What is a Socket?
A socket is a software endpoint that opens a two-way communication link between two programs running on a network. It serves as an abstraction for sending and receiving data across machines.
How Do Sockets Work?
To communicate over a network:
- The server creates a socket and waits for incoming requests.
- The client creates a socket and connects to the server’s socket.
- Once connected, they exchange data over that socket connection.
This applies to both TCP (connection-oriented) and UDP (connectionless) protocols.
Types of Sockets in C/C++
- Stream Sockets (
SOCK_STREAM
)- Used for TCP
- Ensures reliable, ordered, and error-checked delivery
- Suitable for file transfers, web servers, etc.
- Datagram Sockets (
SOCK_DGRAM
)- Used for UDP
- Faster, connectionless, but less reliable
- Ideal for real-time apps (games, video calls)
- Raw Sockets (
SOCK_RAW
)- Gives direct access to lower-layer protocols (IP, ICMP)
- Used in packet sniffers and custom protocol implementation
- Requires root privileges on most OSes
Address Families
When creating a socket, you also define the address family, which tells the OS
which protocol family to use:
Address Family | Constant | Use Case |
---|---|---|
IPv4 | AF_INET | Standard for most TCP/IP programs |
IPv6 | AF_INET6 | Next-gen networking support |
Unix Domain | AF_UNIX | IPC on the same machine |
For internet applications, AF_INET is most common.

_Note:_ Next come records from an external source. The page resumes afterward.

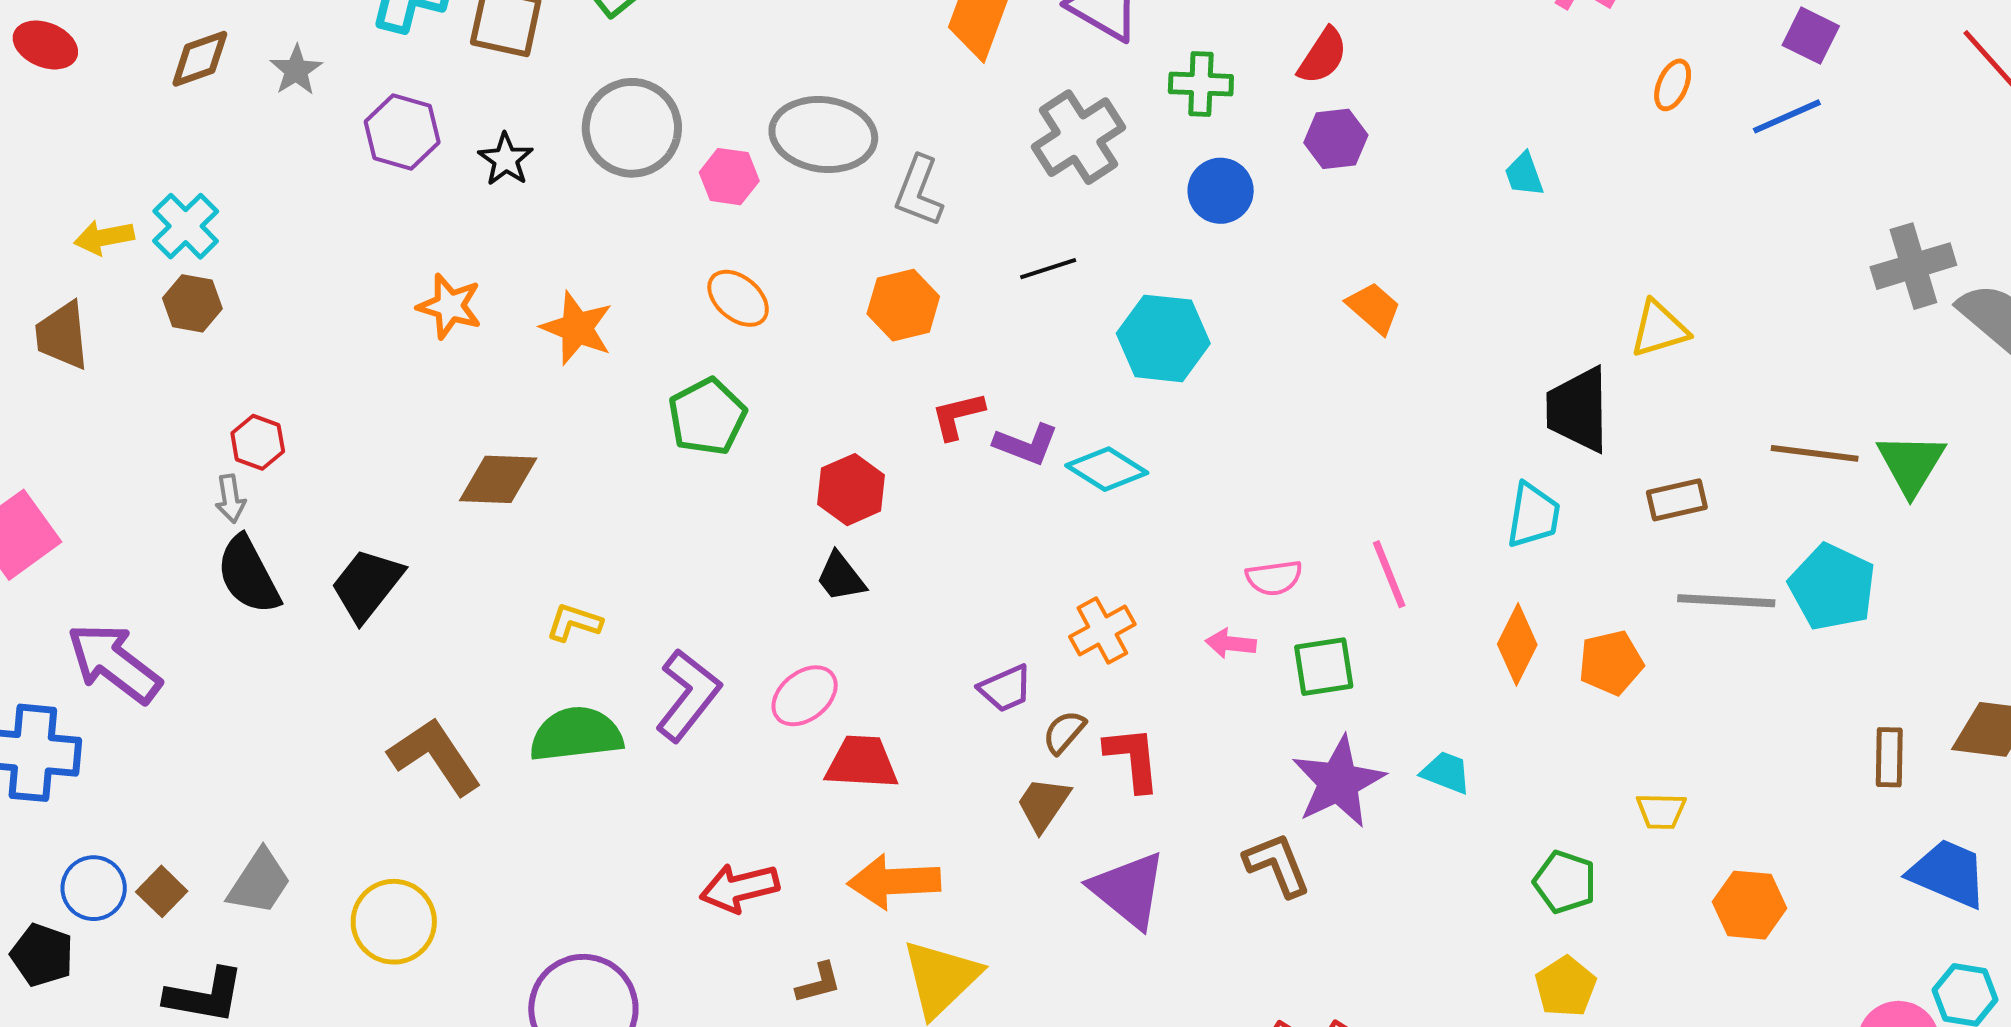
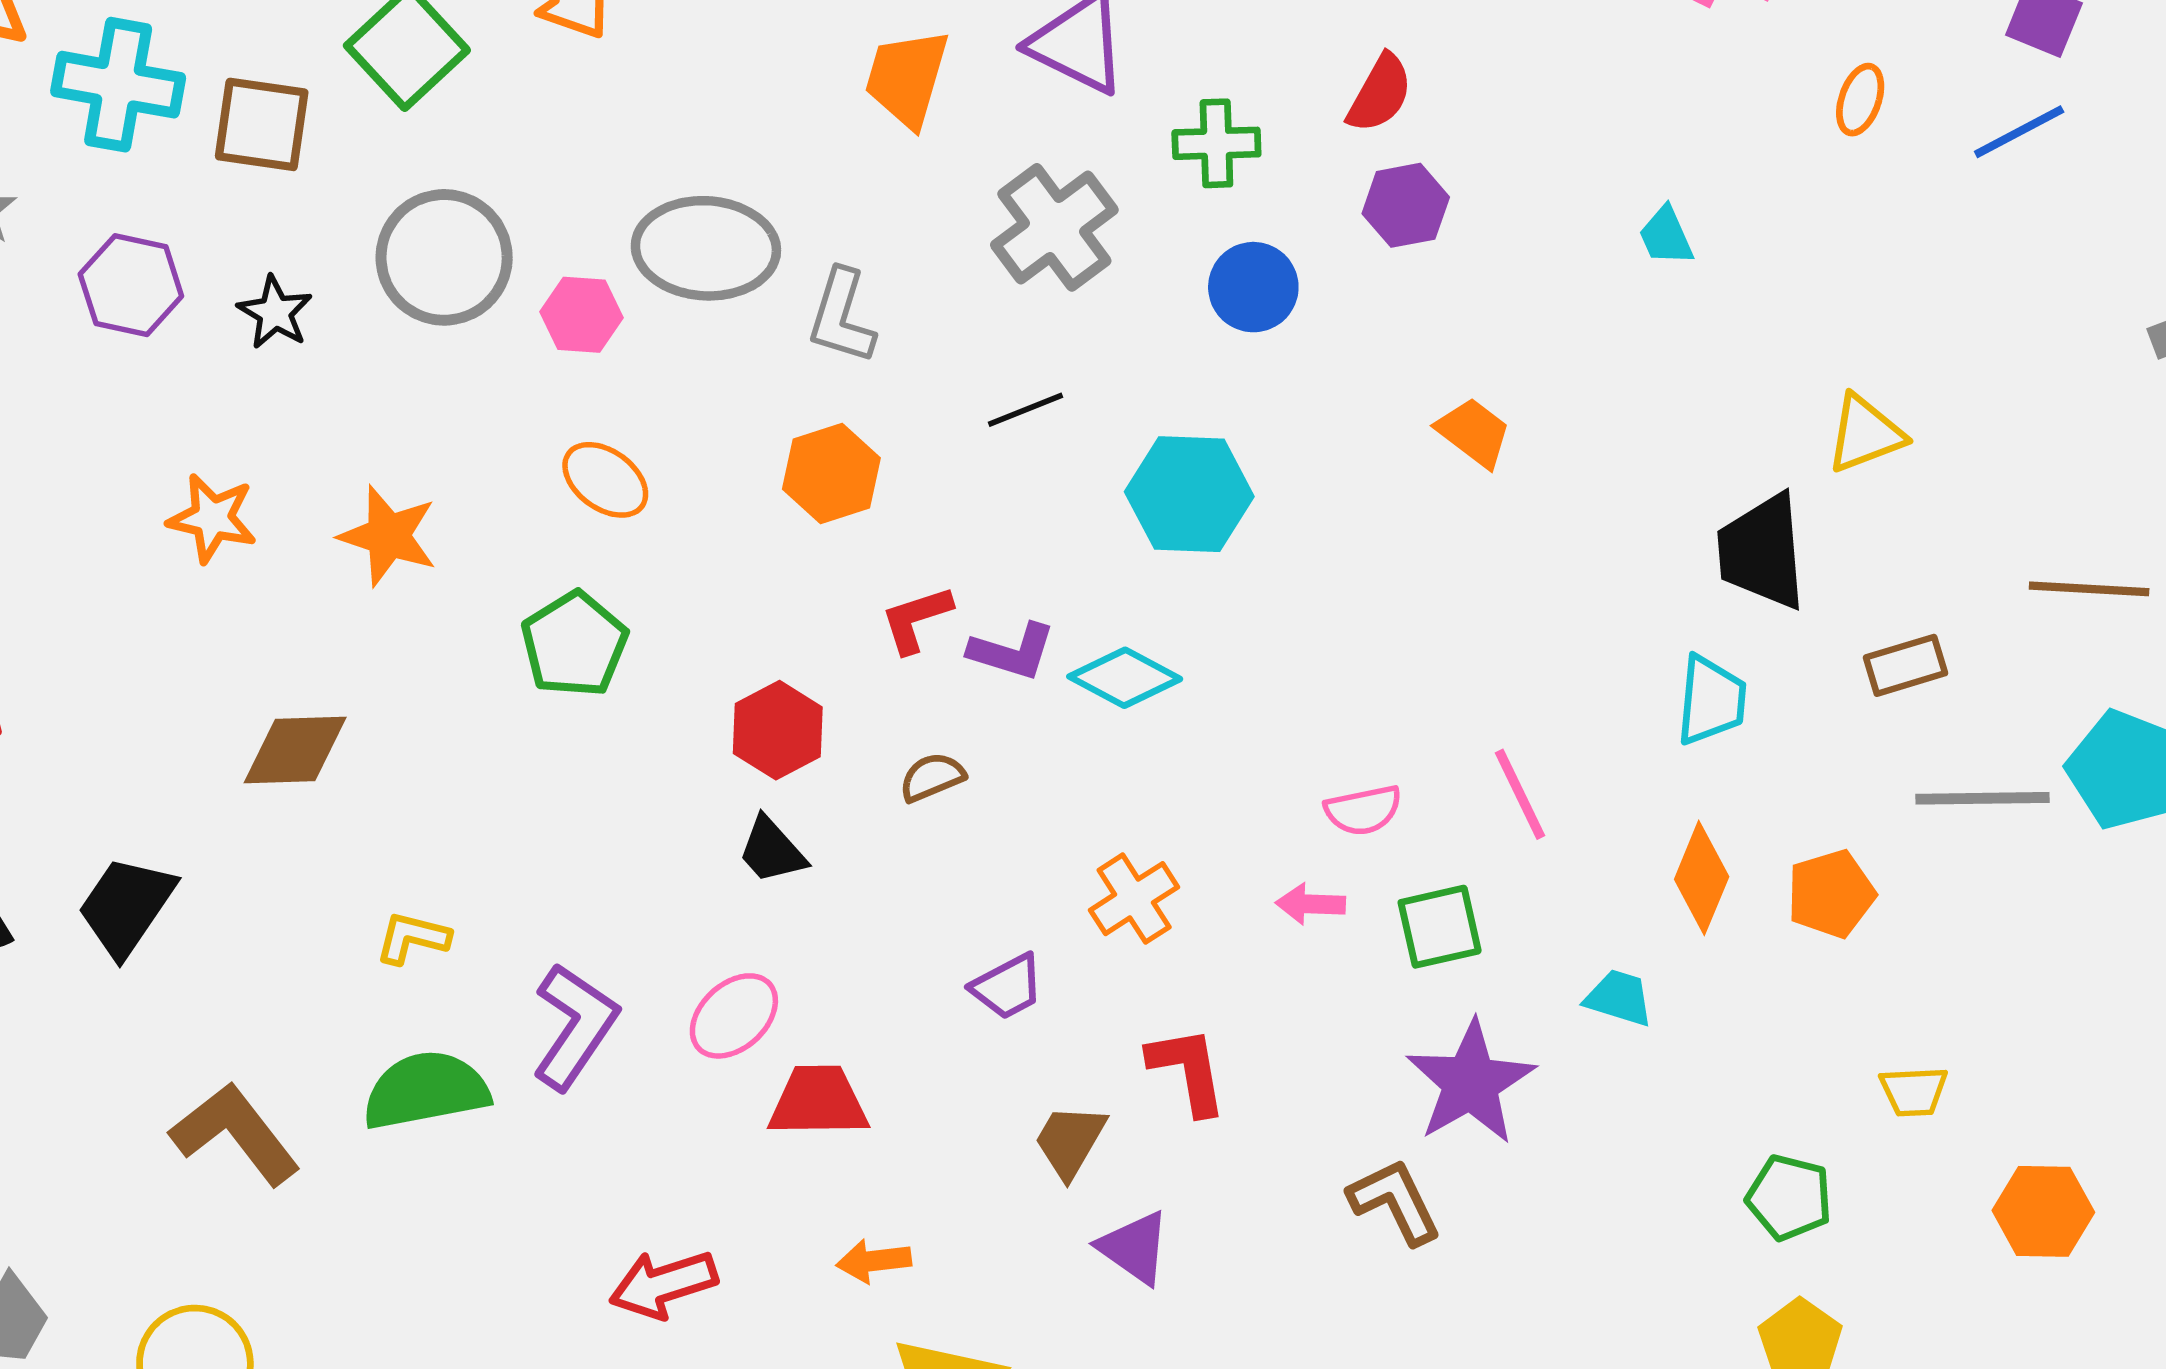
brown semicircle: (1064, 732) -> (932, 777), moved, turned 30
cyan trapezoid: (1446, 773) -> (1619, 998), moved
orange arrow: (894, 882) -> (874, 1261), size x0.6
purple triangle: (1128, 890) -> (1134, 1248), moved, size x0.7

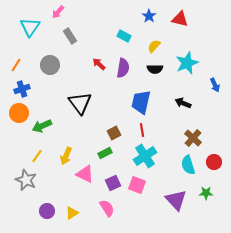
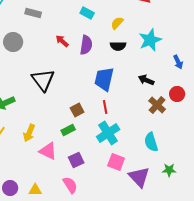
gray rectangle: (70, 36) -> (33, 13), turned -42
brown cross: (193, 138) -> (157, 105), moved
red circle: (214, 162) -> (177, 94), moved
pink square: (137, 185) -> (116, 162), moved
yellow triangle: (72, 213) -> (35, 190), turned 32

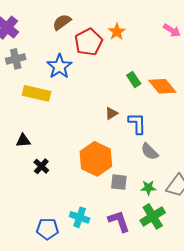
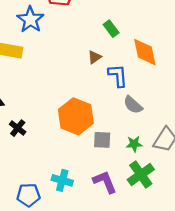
orange diamond: (162, 86) -> (145, 52), moved, turned 32
brown triangle: (111, 113) -> (94, 57), moved

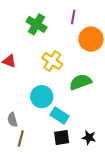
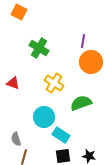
purple line: (73, 17) -> (83, 41), moved

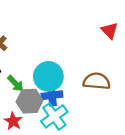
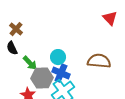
cyan circle: (48, 76) -> (58, 57), size x0.6
blue cross: (52, 95) -> (61, 73), turned 30

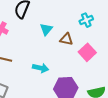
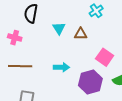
pink square: (87, 52) -> (105, 57), moved

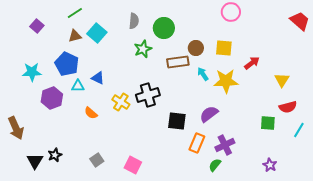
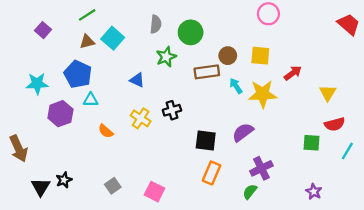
blue triangle: (98, 78) -> (137, 80), moved
black cross: (148, 95) -> (172, 110), size x0.7
orange rectangle: (197, 143) -> (211, 173), moved

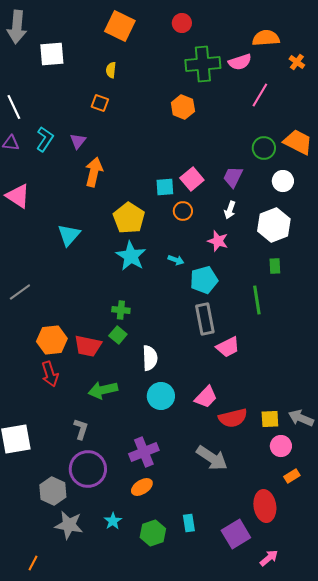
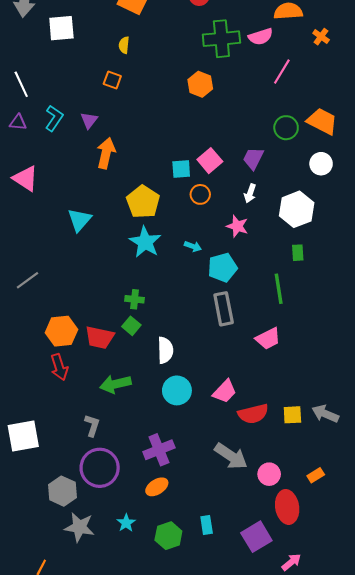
white circle: (283, 181) -> (321, 164), moved
pink trapezoid: (228, 347) -> (268, 339), moved
pink circle: (281, 446) -> (269, 474), moved

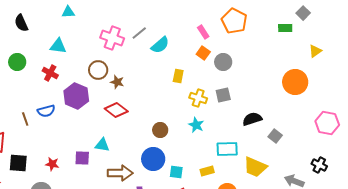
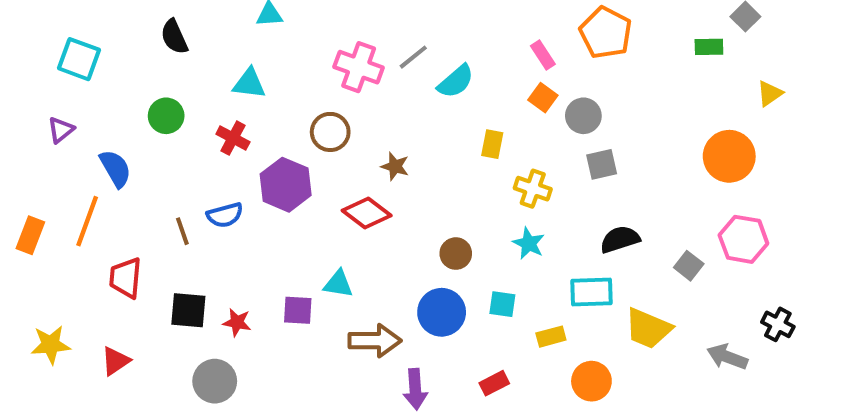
brown star: (117, 82) -> (395, 166), moved
gray square: (223, 95) -> (602, 164), moved
black semicircle: (252, 119) -> (620, 239), moved
pink hexagon: (327, 123) -> (743, 239), moved
black square: (18, 163) -> (188, 310), moved
cyan square: (176, 172) -> (502, 304), moved

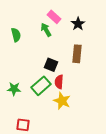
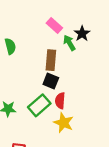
green arrow: (46, 30) -> (69, 43), moved
brown rectangle: (77, 54) -> (51, 60), moved

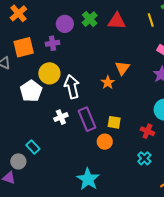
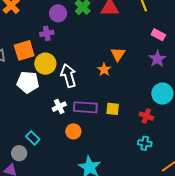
orange square: (24, 47) -> (24, 50), moved
white pentagon: (31, 91) -> (28, 82), turned -30
purple rectangle: (87, 119) -> (85, 107), turned -60
orange circle: (105, 142) -> (73, 131), moved
cyan cross: (144, 158) -> (145, 143), turned -32

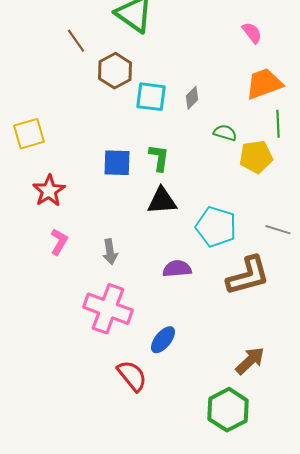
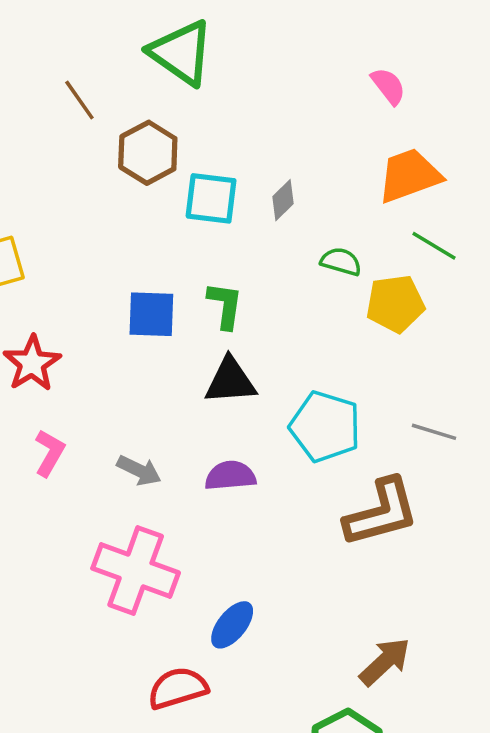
green line: (278, 124) -> (434, 246), turned -56
gray arrow: (110, 252) -> (139, 470), turned -55
purple semicircle: (177, 269) -> (230, 476), moved
red semicircle: (132, 376) -> (178, 688), turned -68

Socket Lifecycle: A Simplified View
Here’s a breakdown of how socket communication typically works:
🖥 Server Side:
- socket() → Create a socket
- bind() → Assign an IP address and port
- listen() → Start listening for clients
- accept() → Accept a client connection
- recv() / send() → Communicate
- close() → Close the socket
💻 Client Side:
- socket() → Create a socket
- connect() → Connect to the server
- send() / recv() → Communicate
- close() → Close the socket
These APIs are defined in the <sys/socket.h> and <netinet/in.h> headers (on Linux/UNIX systems).
Socket Identifiers
When you create a socket, the OS returns a file descriptor (an integer ≥ 0) that uniquely identifies that socket.
You use this descriptor in all subsequent socket operations.